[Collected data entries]
######
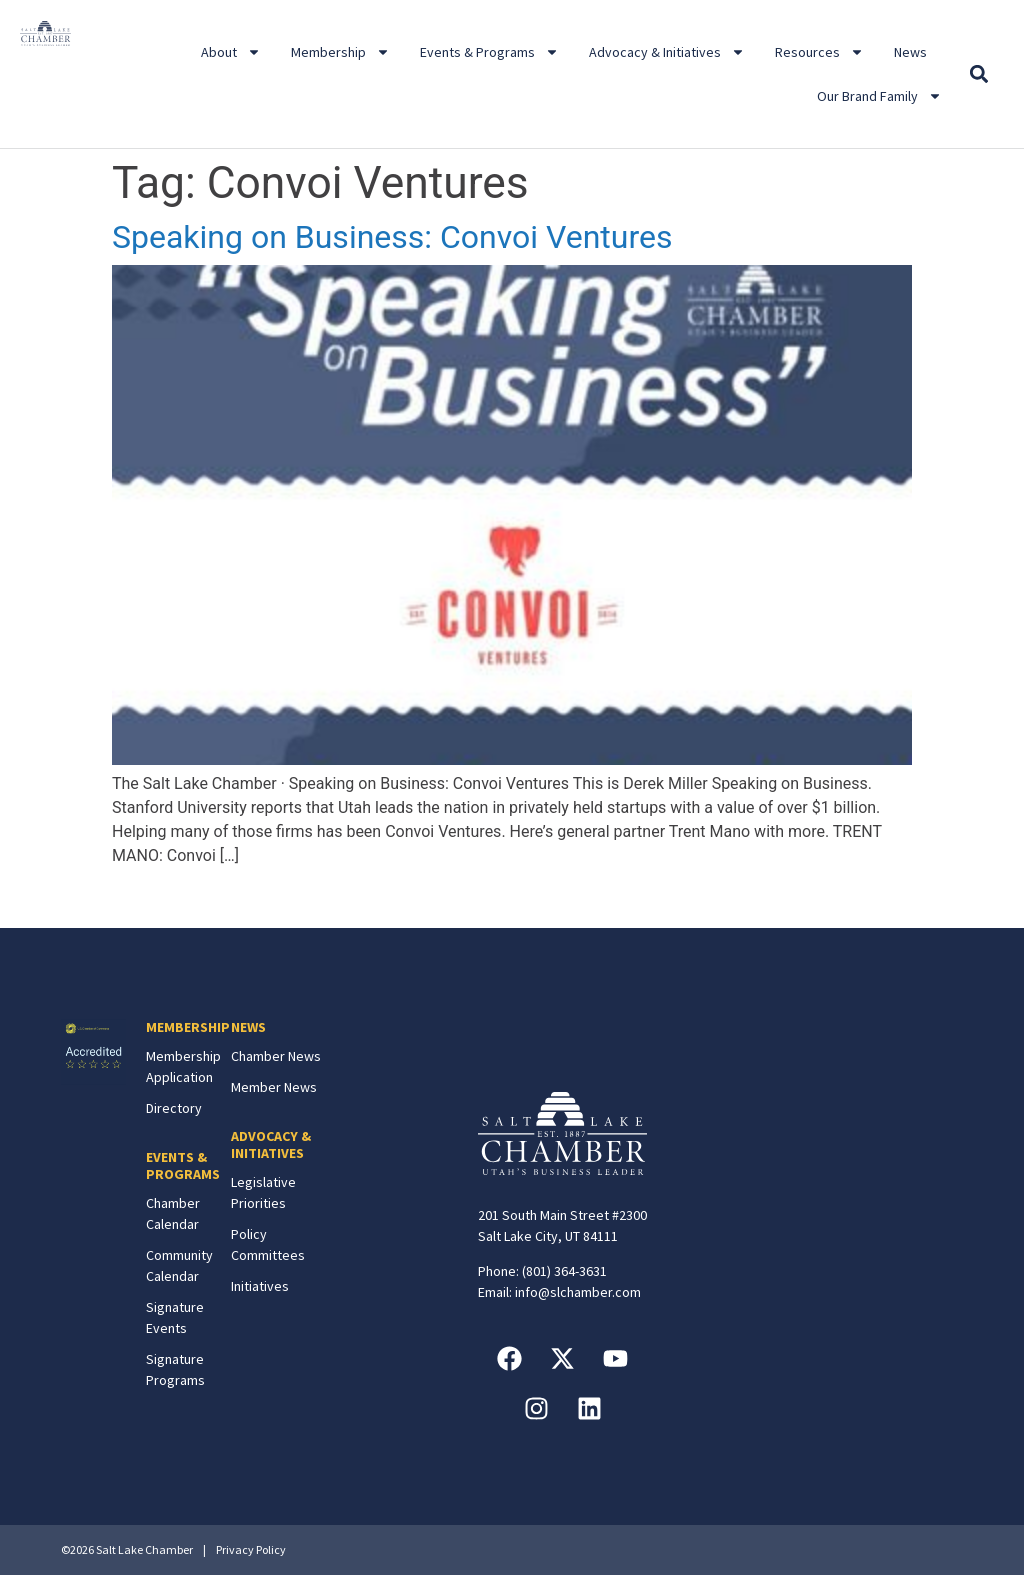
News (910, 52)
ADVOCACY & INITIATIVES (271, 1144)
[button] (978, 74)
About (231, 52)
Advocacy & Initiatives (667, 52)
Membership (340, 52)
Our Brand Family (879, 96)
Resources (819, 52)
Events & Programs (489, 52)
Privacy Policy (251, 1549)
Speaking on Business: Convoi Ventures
######
Reproduce exactly the stretch of lines that starts at the one containing "Privacy Policy (251, 1549)" and ends with the final line of the data, including both ends and nothing more.

Privacy Policy (251, 1549)
Speaking on Business: Convoi Ventures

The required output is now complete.